MOSCOW — A district court decision here to ban the Jehovah's Witnesses, upheld by the city's top appeals court last week, is either an isolated event or a chilling sign of reviving religious intolerance in Russia, depending on whom you ask.
The judgment ends a six-year court battle by the Jehovah's Witnesses to maintain legal registration under Russia's 1997 law on religion. Without that, the group's 10,000-member Moscow community is forbidden to rent premises, print literature, or officially assemble. The court further ordered the Jehovah's Witnesses to "terminate their activity," which could subject members to fines or arrest simply for gathering in a private home or discussing their faith with friends.
"We may have to go back to meeting in the forest as Jehovah's Witnesses had to do in Soviet times," says Christian Presber, spokesman for the group. "This decision is like putting a bull's-eye on the back of every Jehovah's Witness and, by extension, everyone who's a member of a religious minority in Russia."
The Jehovah's Witnesses, who sprang from a Bible-reading class in Pittsburgh in 1870, today claim more than 5 million members around the world and about 130,000 in Russia.
The group has angered a succession of Russian governments by its refusal to celebrate national holidays or perform military service. Its tough intracommunity discipline and an assertive style of proselytizing new converts has also irritated authorities. One of the first Russian Jehovah's Witnesses, Semyon Kozlitsky, was exiled to Siberia by Czar Alexander III in 1891. Thousands died in Soviet dictator Joseph Stalin's Gulag prison camps, but the organization was legalized as the Soviet Union was collapsing in 1991.

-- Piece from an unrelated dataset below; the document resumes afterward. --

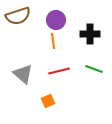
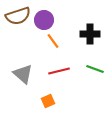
purple circle: moved 12 px left
orange line: rotated 28 degrees counterclockwise
green line: moved 1 px right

Most representatives of other registered churches have declined to comment on the case. Of those who do speak, many insist they have no difficulties working in Russia.
But Mikhail Odintsov, an official liaison with public associations on behalf of the Kremlin's Human Rights Ombudsman, says many other religious groups are deeply worried by the ruling.
"It's my personal opinion that this ban is likely to stimulate similar processes in the Russian provinces," he says. "I think other religious groups feel they're on a hot frying pan right now, though they're not likely to tell you that because they're scared."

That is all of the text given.